## INFORMATION SUPPLIED

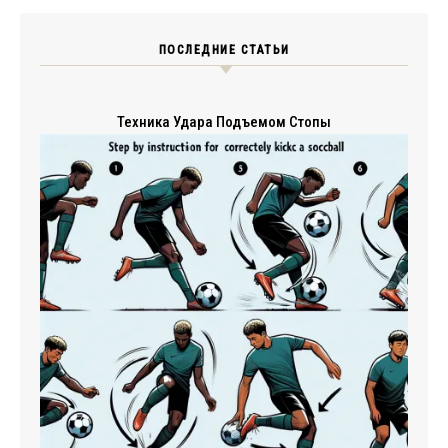
ПОСЛЕДНИЕ СТАТЬИ
Техника Удара Подъемом Стопы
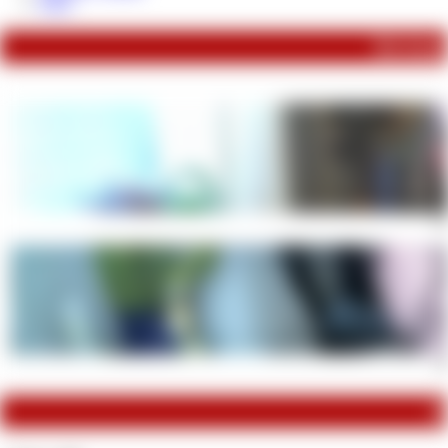
FAQ
Du konnt
Sie
Me
M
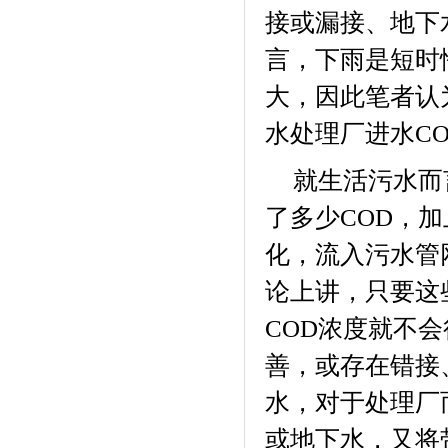
接或漏接、地下
言，下雨是短时
大，因此笔者认
水处理厂进水
C
就生活污水而
了多少
COD
，加
化，流入污水管
论上讲，只要这
COD
浓度就不会
善，或存在错接
水，对于处理厂
或地下水，又将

## TASK TO CARRY OUT
If a record holds a picture, drop the picture and return the rest of it exactly.

## FINAL ANSWER
ПОСЛЕДНИЕ СТАТЬИ
Техника Удара Подъемом Стопы
FAQ
Du konnt
Sie
Me
M
接或漏接、地下
言，下雨是短时
大，因此笔者认
水处理厂进水
C
就生活污水而
了多少
COD
，加
化，流入污水管
论上讲，只要这
COD
浓度就不会
善，或存在错接
水，对于处理厂
或地下水，又将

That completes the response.